There is a quiet, defiant joy in seeing Fela honoured and celebrated in the very lifetime of his traducers. Many of his contemporaries—those who set his home ablaze, who hounded his mother to her death, who beat, tortured, jailed him, and systematically stripped him of his rights—are still alive to witness this moment. History, patient and unforgiving, has rendered its verdict.

They tried to silence him. They could not.
They tried to break him. They only amplified his voice.

What unfolds before us is larger than music or medals. It is a lesson written in the long ink of time. Power is loud, but truth is stubborn. Violence can interrupt a life, but it cannot kill an idea whose time has come. The tools of repression age badly; the courage of resistance ripens with the years.

Those who rule by fear often mistake the present for permanence. They believe the prisons they build will last forever, that the songs they ban will vanish, that the voices they crush will be forgotten. They are always wrong. History watches quietly. It records meticulously. And when it finally speaks, it speaks without appeal.

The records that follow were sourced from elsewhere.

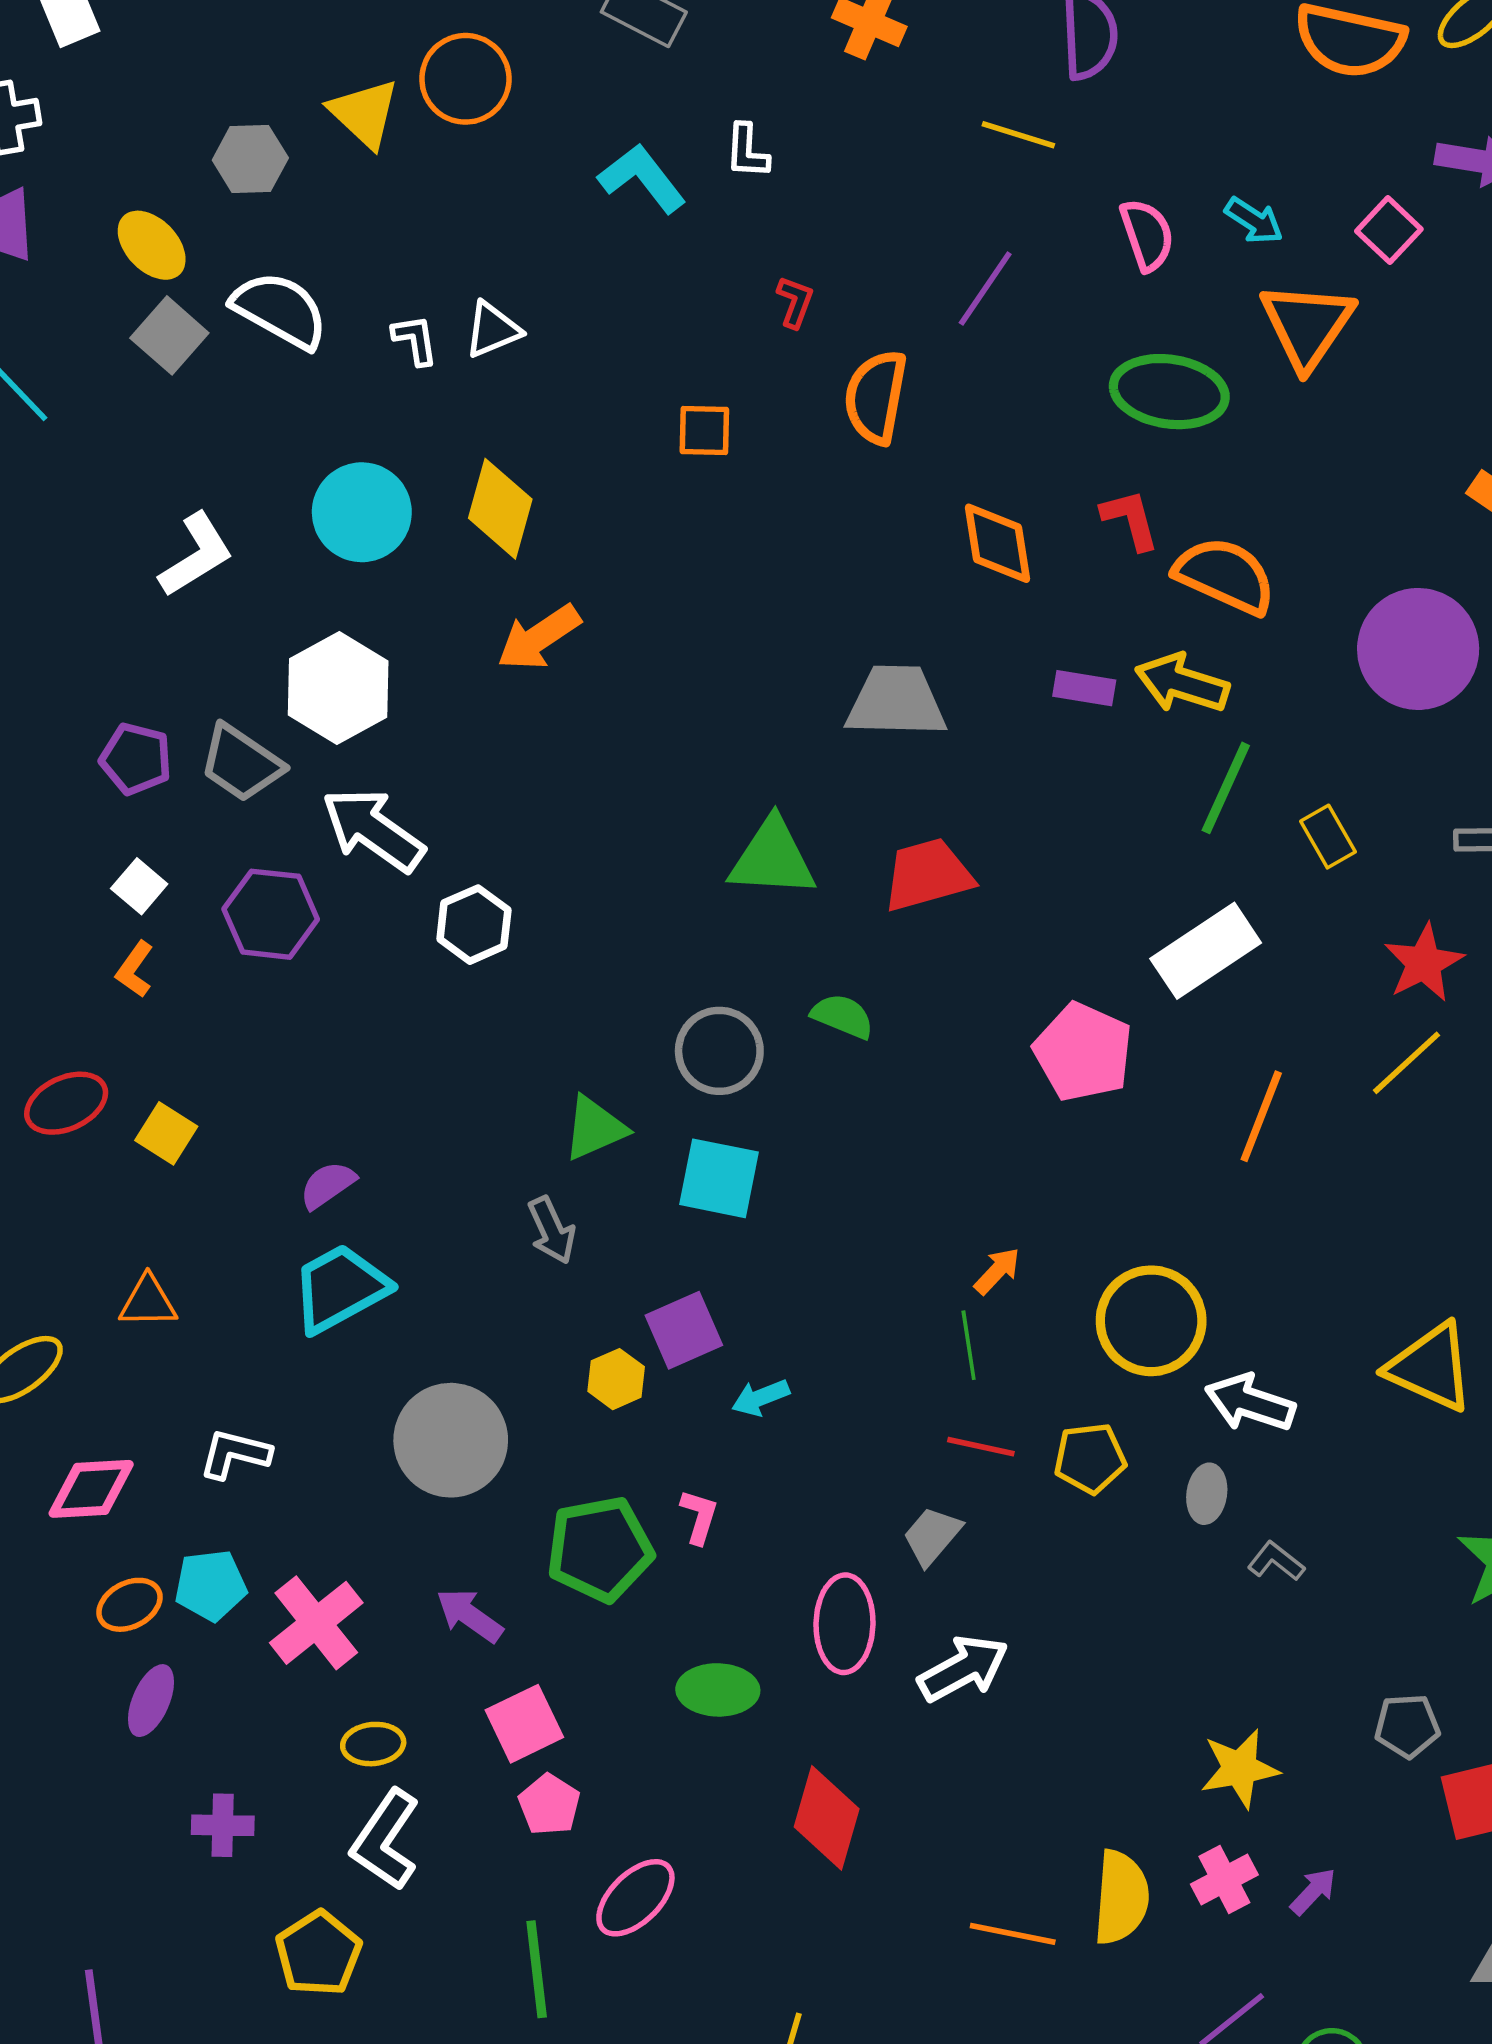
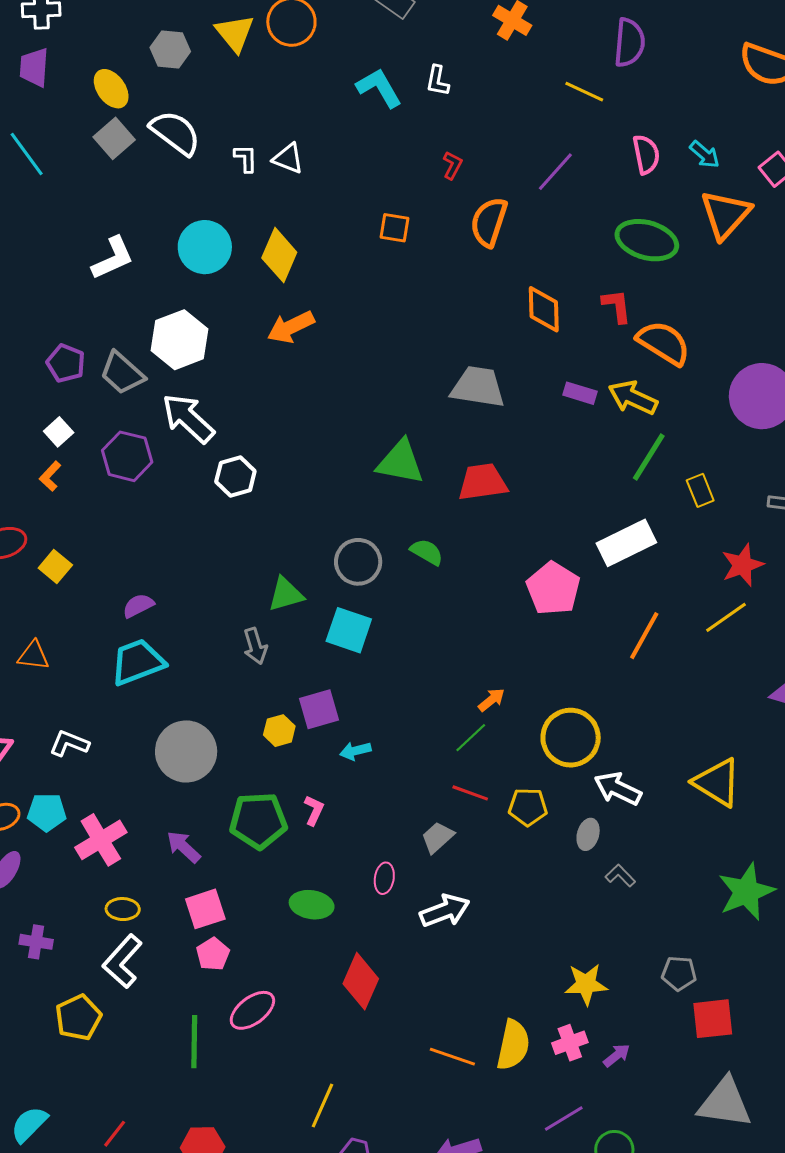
white triangle: (493, 330) -> (288, 158), turned 36
green line: (969, 1345) -> (471, 738), turned 48
pink ellipse: (844, 1624) -> (384, 878), size x0.6

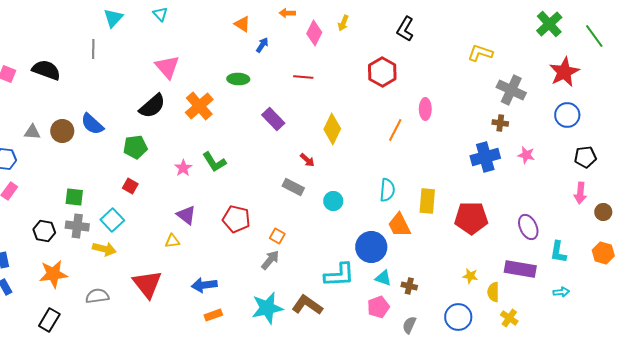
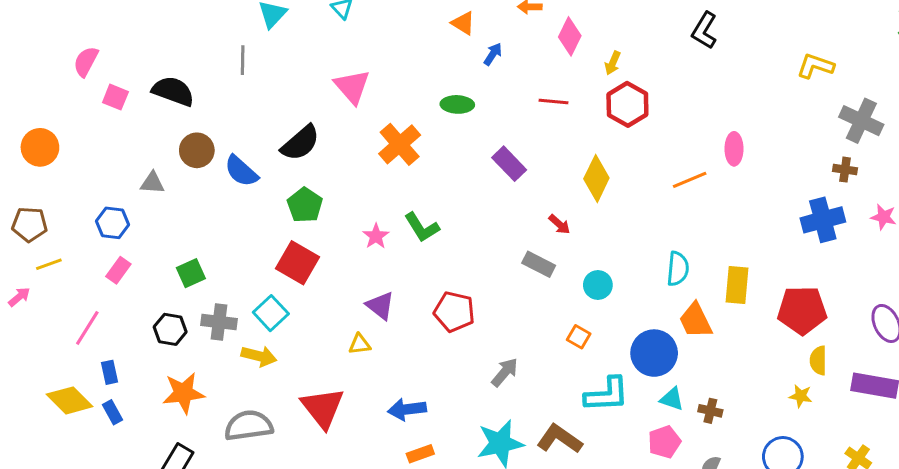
yellow arrow: (343, 23) -> (613, 63), moved
red hexagon: (382, 72) -> (627, 104), moved
black semicircle: (152, 106) -> (300, 143), moved
orange line: (395, 130) -> (690, 180), turned 40
brown circle: (62, 131) -> (197, 150), moved
green pentagon: (135, 147) -> (305, 205), turned -30
red square: (130, 186) -> (297, 263), size x1.8
green square: (74, 197) -> (191, 273), moved, turned -30
orange square: (277, 236) -> (579, 337), moved
yellow semicircle: (493, 292) -> (818, 360), moved
gray semicircle: (97, 296) -> (249, 426), size x1.4

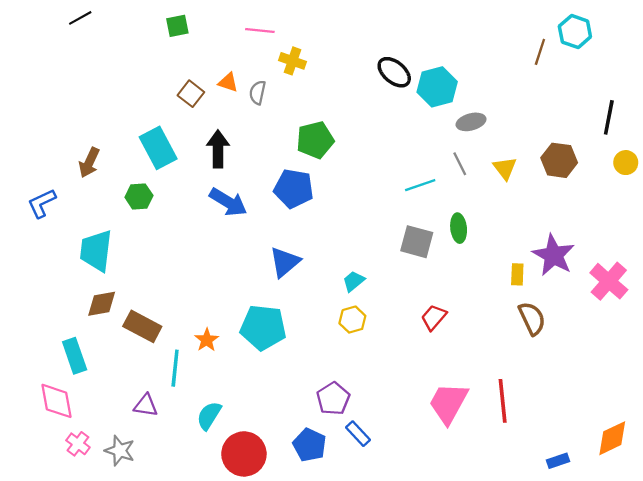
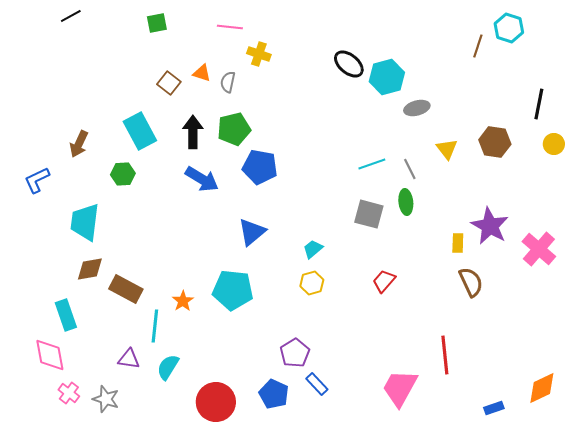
green pentagon: (315, 140) -> (234, 129), moved
gray line: (460, 164) -> (410, 169), moved
pink trapezoid: (448, 403) -> (400, 388), moved
cyan semicircle: (209, 416) -> (168, 367), moved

Today, even in death, Fela stands vindicated. His persecutors endure only as footnotes to his greatness, while his name is sung across continents, his truth remembered, his spirit crowned. No victory is sweeter than this—when the oppressed outlives the power of his oppressors, and justice, though delayed, finally finds its voice.

Let this be both warning and consolation. Power fades. Truth endures. Tyrants may win moments, but resisters win time. And in the end, time remains the only judge that never takes bribes.